Texte de méditation : Ac 6, 1-7 ; Ps 32 (33) ; 1P 2, 4-9 ; Jn 14, 1-12
Chers frères et sœurs, Shalom !
La liturgie de la Parole de ce cinquième dimanche de Pâques nous invite à fixer nos regards sur le Christ, à accueillir son appel et à répondre concrètement aux besoins de la communauté humaine.
L’Évangile nous présente un visage triste des Disciples après que Jésus leur ait annoncé son départ vers le Père. Cependant, Jésus leur adresse une parole réconfortante : « Que votre cœur ne soit pas bouleversé ». Cette invitation est profondément actuelle. Nous vivons dans un monde où tout peut nous troubler : les difficultés économiques, les tensions familiales, les peurs de l’avenir, et même les doutes dans la foi. Mais Jésus ne nous laisse pas seuls face à ces réalités. Il nous appelle à croire en Lui : « Vous croyez en Dieu, croyez aussi en moi ».
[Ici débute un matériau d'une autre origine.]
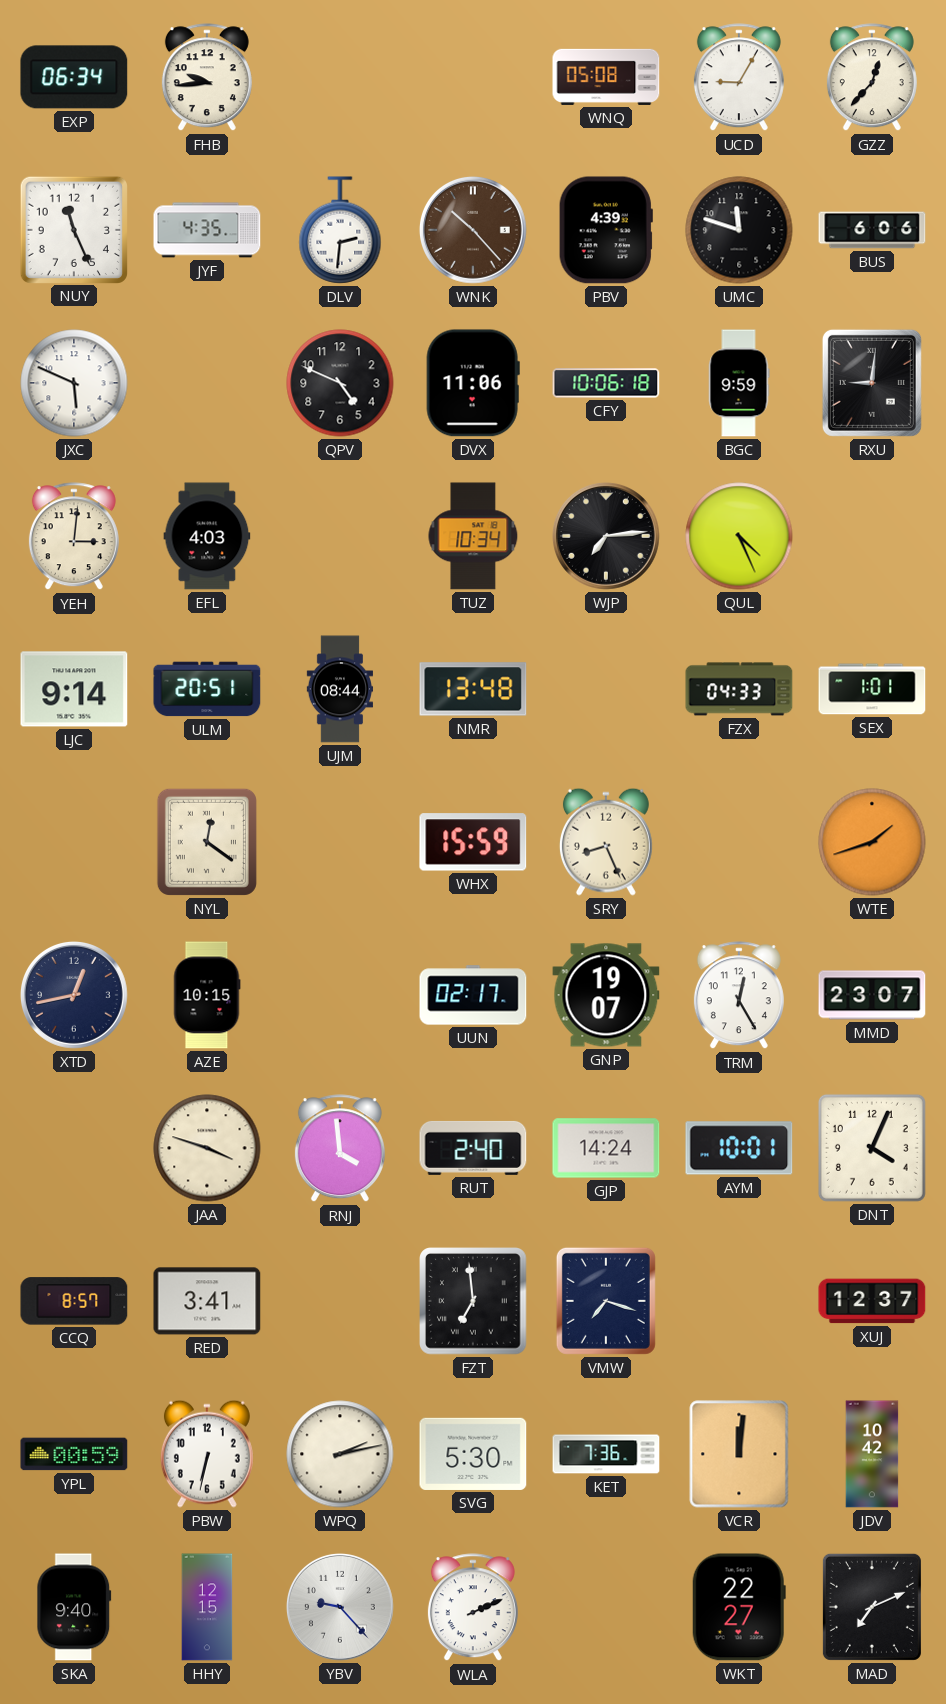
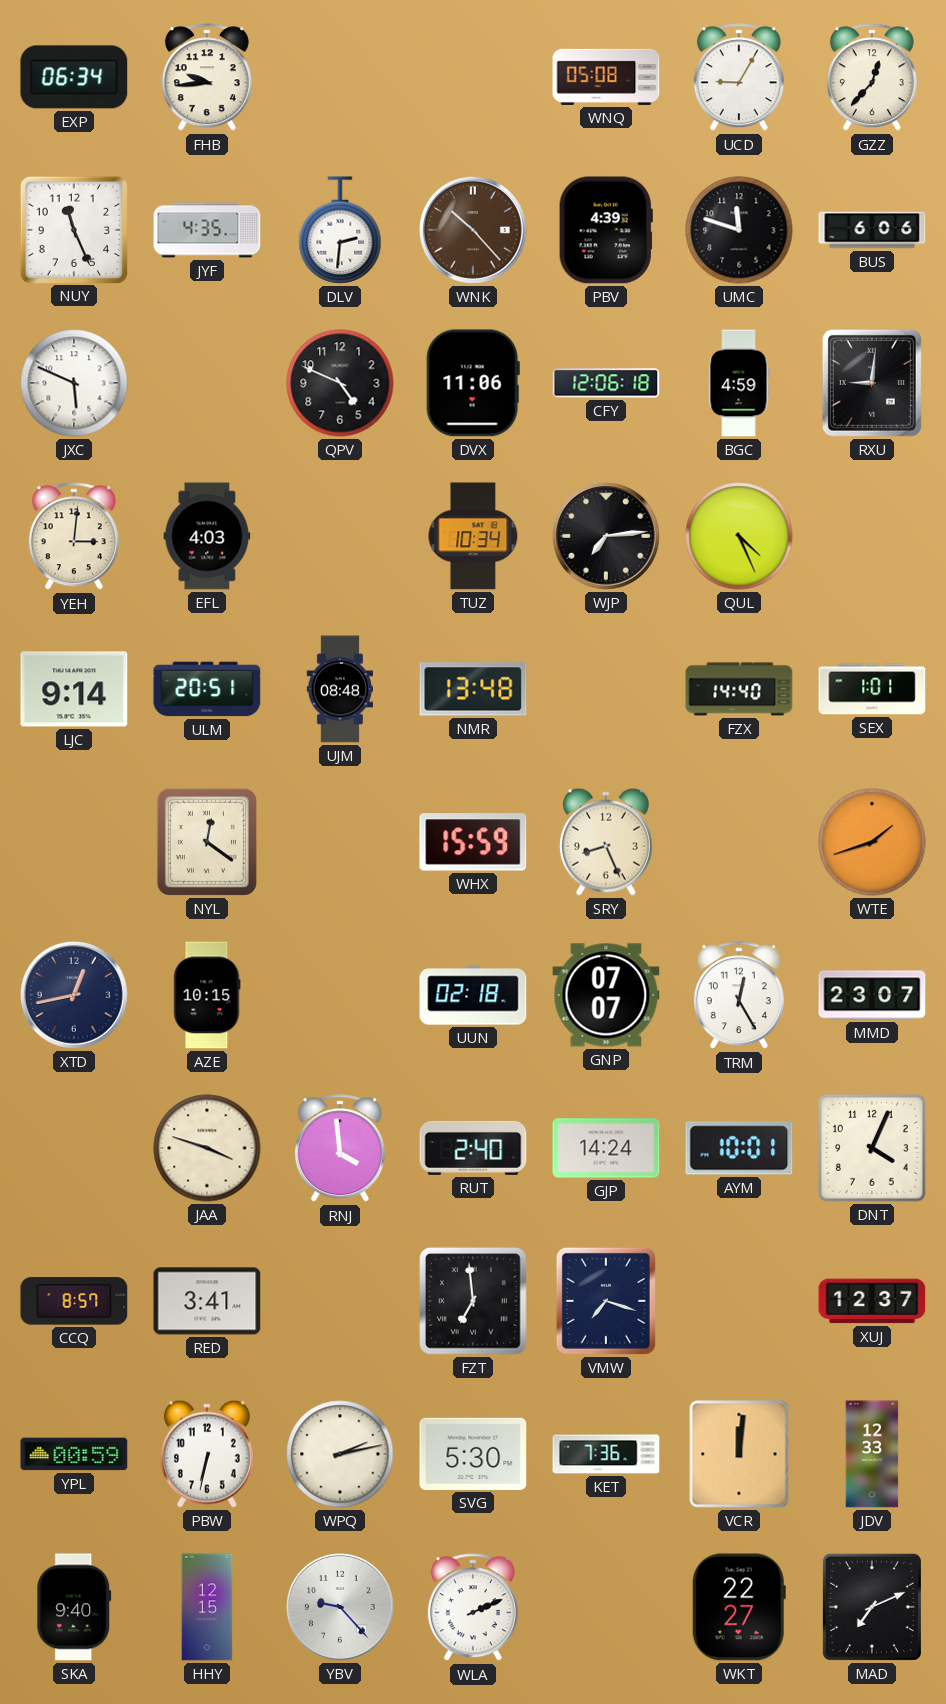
CFY: 10:06 -> 12:06
BGC: 9:59 -> 4:59
UJM: 08:44 -> 08:48
FZX: 04:33 -> 14:40
UUN: 02:17 -> 02:18
GNP: 19:07 -> 07:07
JDV: 10:42 -> 12:33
En se révélant comme le Chemin, la Vérité et la Vie, Jésus se présente comme la solution à nos troubles et incertitudes. La solution à nos préoccupations ne se trouve donc pas dans des stratégies humaines, mais dans une relation vivante avec le Christ. Suivre Jésus, c’est choisir un chemin exigeant mais sûr. Il est présent dans chaque situation de notre vie.
Et reconnaître sa présence dans notre vie, c’est affirmer aussi celle du Père, car celui qui l’a vu, a vu le Père, nous dit-il.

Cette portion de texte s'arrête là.